María arrancó con un almacén modesto. Algo de yerba, leche, pan, huevos, papas y esas cosas que se venden todos los días. La gente del barrio acompañó a María en su nuevo emprendimiento sin importar que lo hubiera puesto justo en la vereda contraria y bien enfrente al almacén donde ella trabajaba hacía dos semanas atrás.
Desde el inicio la competencia se hizo intensa: en los precios, en la atención, en la variedad de productos y servicios ofrecidos y sobre todo en el “lleve y traiga” de los correveidiles que iban de una vereda a otra con el chismerío y la cizaña.
María necesitaba sumar el rubro carnicería para no ceder clientes en la puja con su competidor. Las ventas iban en aumento y los compradores exigían más variedad. Había que satisfacerlos para evitar que cruzaran la calle hacia la competencia y “terminen comprando todo ahí, enfrente”.
María creyó que era una buena idea aceptar uno de esos “prestamos moto mandados” que pululan por las calles ofreciendo pequeñas y medianas sumas de dinero a pagar en cómodas y pequeñas cuotas semanales. Préstamos que se otorgan a sola firma de un pagaré, a veces, y el visto bueno del “levantador”. Un “pagadiario” con intereses que, en el mejor de los casos, tienen un interés del 20 por ciento mensual. Sin embargo, este cálculo pasa a segundo plano por quienes no tienen opción de acceder al préstamo formal y necesitan dinero inmediato.

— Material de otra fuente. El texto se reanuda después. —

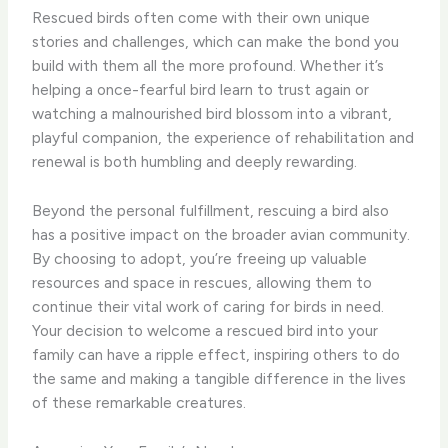
Rescued birds often come with their own unique
stories and challenges, which can make the bond you
build with them all the more profound. Whether it’s
helping a once-fearful bird learn to trust again or
watching a malnourished bird blossom into a vibrant,
playful companion, the experience of rehabilitation and
renewal is both humbling and deeply rewarding.
Beyond the personal fulfillment, rescuing a bird also
has a positive impact on the broader avian community.
By choosing to adopt, you’re freeing up valuable
resources and space in rescues, allowing them to
continue their vital work of caring for birds in need.
Your decision to welcome a rescued bird into your
family can have a ripple effect, inspiring others to do
the same and making a tangible difference in the lives
of these remarkable creatures.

El negocio marchaba y, poco a poco, los clientes se fueron “haciendo el fiado” y buena parte de las ganancias empezó a quedar “dando vuelta en la calle” y las libretas se llenaban de sumas y restas y saldos…

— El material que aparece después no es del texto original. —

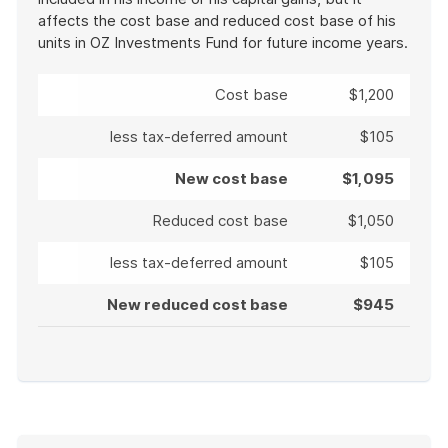
affects the cost base and reduced cost base of his
units in OZ Investments Fund for future income years.
Cost base
$1,200
less tax-deferred amount
$105
New cost base
$1,095
Reduced cost base
$1,050
less tax-deferred amount
$105
New reduced cost base
$945
End
of
example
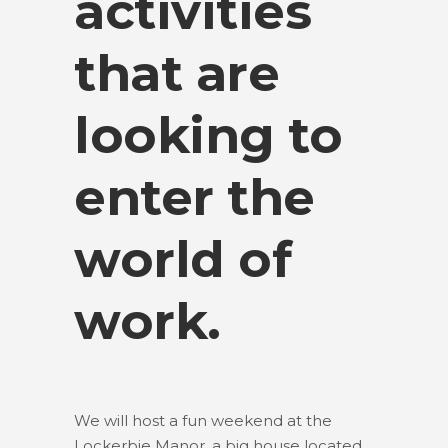
activities
that are
looking to
enter the
world of
work.
We will host a fun weekend at the
Lockerbie Manor, a big house located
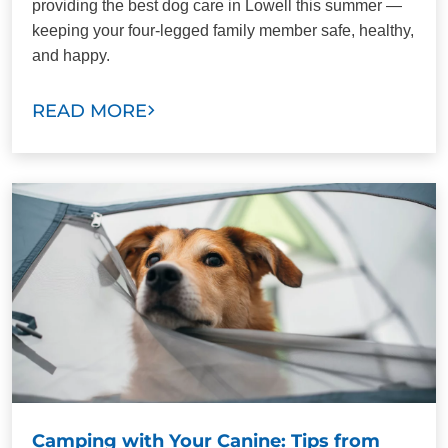
providing the best dog care in Lowell this summer —
keeping your four-legged family member safe, healthy,
and happy.
READ MORE
Camping with Your Canine: Tips from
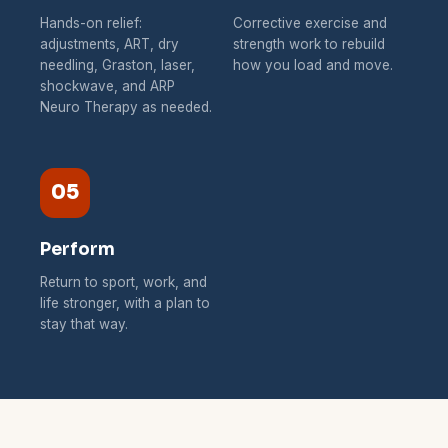
Hands-on relief:
Corrective exercise and
adjustments, ART, dry
strength work to rebuild
needling, Graston, laser,
how you load and move.
shockwave, and ARP
Neuro Therapy as needed.
05
Perform
Return to sport, work, and
life stronger, with a plan to
stay that way.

En los boliches de barrios muchas veces la cuenta corriente se la genera el mismo cliente: “¿Che, me aguantas?” “Che, yo cobro por quincena te pago el sábado…” A diferencia de otras relaciones acreedor/deudor, aquí es el “bolichero” quién suele ser rehén de su clientela que le debe.
- …Y uno para vender… A veces, viste… Les da.
Así empieza una relación no muy clara de necesidad y conveniencia mutua, de generosidad y abuso de ambos lados del mostrador donde por un lado te “pelotean” y por otro te remarcan un poquito más para aguantar la suba de los precios en los productos.
María fiaba sin interés y al mismo precio que en efectivo y de contado. María perdía con la inflación.
Otra parte de la ganancia se empezó a ir – y cada vez más- en alquiler, servicios e impuestos. No había plata que alcanzara para reinvertir y vivir. Si bien la clientela creció, las libretas de los fiados se fueron engrosando y los números en birome de tinta roja empezaron a sobresalir.
A María “le daban a pagar” las medias reces de carne vacuna, pero el plazo del matarife no era el mismo plazo que se tomaba su clientela para saldar las cuentas. La rueda se trabó y la plata que entraba ya no alcanzaba para llenar los estantes. María pidió otro crédito para no dejar “pelado” el negocio: La mercadería subía todas las semanas, cada vez menos proveedores “aguantan” y la plata para “bajar los pedidos” tiene que estar todos los días.
Después escuché que el “motito” que pasaba a cobrar la plata del usurero se llevaba casi toda la ganancia neta del día. A María le estaban quedando chauchas, palitos y para la comida diaria en la zaranda. Quiso ponerse firme con las cuentas y perdió algunos clientes y, con ellos, sus deudas en rojo quedaron sin tachar en el cuaderno de los incobrables.
En una economía donde lo único que crece es el endeudamiento del trabajador y su familia, la motito siguió pasando, inclemente, a cobrar su cuota como todos los días, pero ahora ya no entraba al barrio sólo por María sino también por otros vecinos que también vieron en el “pagadiario” una manera de salir de los apremios cotidianos.
Y María, entonces, perdía con la inflación, con el bajón en las ventas, con los intereses del usurero y los “clavos” de sus clientes vecinos que les daban prioridad a deudas que consideraban más urgentes que pagarle a María la comida que le sacaron.
Los números no mienten: Concordia otra vez una de las ciudades más pobres del país, donde el 70 por ciento de los ingresos no superan la línea de la pobreza. Casi un 10 por ciento de indigencia. Una ciudad de trabajos de cabotaje y pagas de hambre, en la que la ilusión y la esperanza son alimentadas por casinos y salas de juegos, quinielas, casas de empeño, cambio y créditos rápidos. La explotación laboral y la usura son la combinación perfecta para que nada cambie. Porque en el medio de ese peloteo están los que nunca levantan cabeza, los que no tienen oportunidad, los que viven de la asistencia y la caridad, los que viven “a pedal” o en la más absoluta austeridad. Los que engrosan esas cifras que ya ni vergüenza parece que nos da.